We finish up in the art room. Before we step out, I smile at him, and he looks at me questioningly.
“I’m proud of you, Joshua,” I say. His face scrunches defensively.
“I haven’t even done anything yet.”
“I’m proud of who you are.”
Joshua makes a tsking noise, frowning. “Whatever,” he says, pushing into the common room. Before he gets lost in the fray, however, he turns and smiles slightly at me.
I smile back.
**********
I don’t see Sebastián for two weeks. He doesn’t come out of his office when I’m at the youth club, and I can’t force myself to take Nina there and face him. His absence is like an ache in one of my muscles.
It makes me realise how threaded into the fabric of my everyday life he was. My mind will automatically turn to share things with him. Nina will do something funny, or I’ll see Hugo and Joshua hold hands, or something happens at work, and my first instinct is to tell Sebastián. I’ll imagine curling up on the couch with him and Nina and having a completely unspectacular night. The image will press on the ache, making it flare.
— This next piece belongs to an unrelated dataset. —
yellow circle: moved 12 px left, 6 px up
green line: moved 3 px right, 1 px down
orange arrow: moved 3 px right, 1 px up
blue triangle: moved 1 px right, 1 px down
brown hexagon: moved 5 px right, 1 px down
Sometimes, the pain will turn toxic. I’ll press and press and press on the bruise. I’ll think about what could have been. What my future could have been like, with Sebastián’s kindness, his strength, his resilience beside me. I’ll imagine him with someone else, wonder if she has something I don’t, wonder how I can fix myself so this never happens to me again. The pain will quickly turn to anger. I’ll curse him out in my head for being a fucking idiot, for not realising the value of what we had, for thinking he can do better.
It’s exhausting. Mostly, though, life goes on. My mind will turn to him, the ache will spread, but then there’s another thing to do, something else catching my attention, and it’ll fade into the background again.
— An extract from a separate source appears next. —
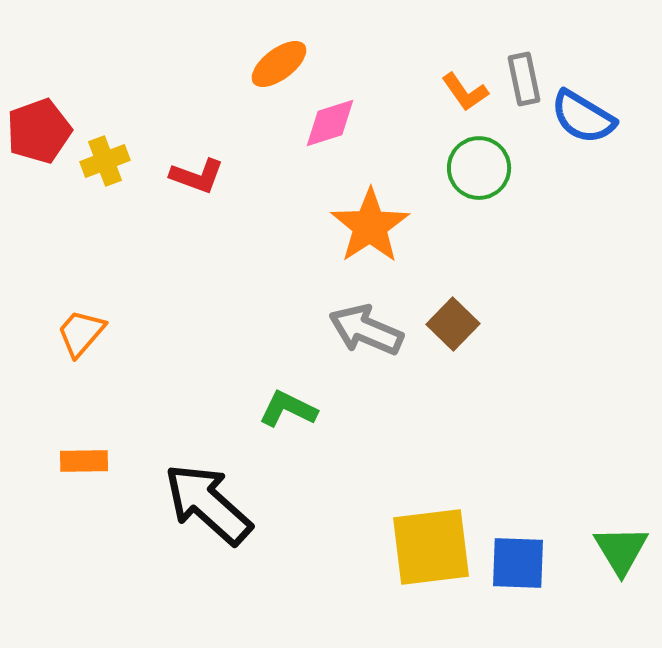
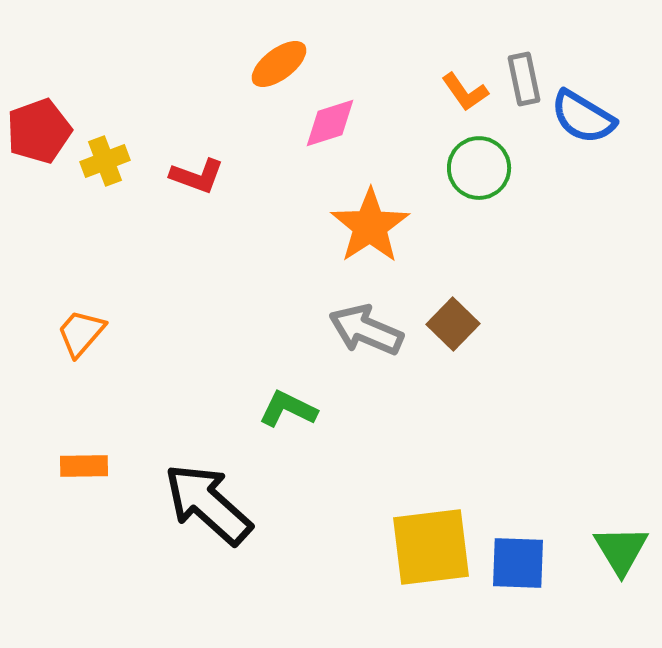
orange rectangle: moved 5 px down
He’s just a guy, I remind myself.There’s more from where that came from.
And if, late at night, I imagine him in my bed. Not spread out and wanting, but curled up close to me. Imagine him as he was when he told me about his brother. Imagine him fighting for everything he has, the strength I could feel in his body and his voice, in the material making up his soul. If, when it’s past midnight, I’m haunted by that ghost, of the man I’d grown to know and love, of what it would have been like to be with someone like that, and I curl up against the pain and the worthlessness of it, alone in the dark.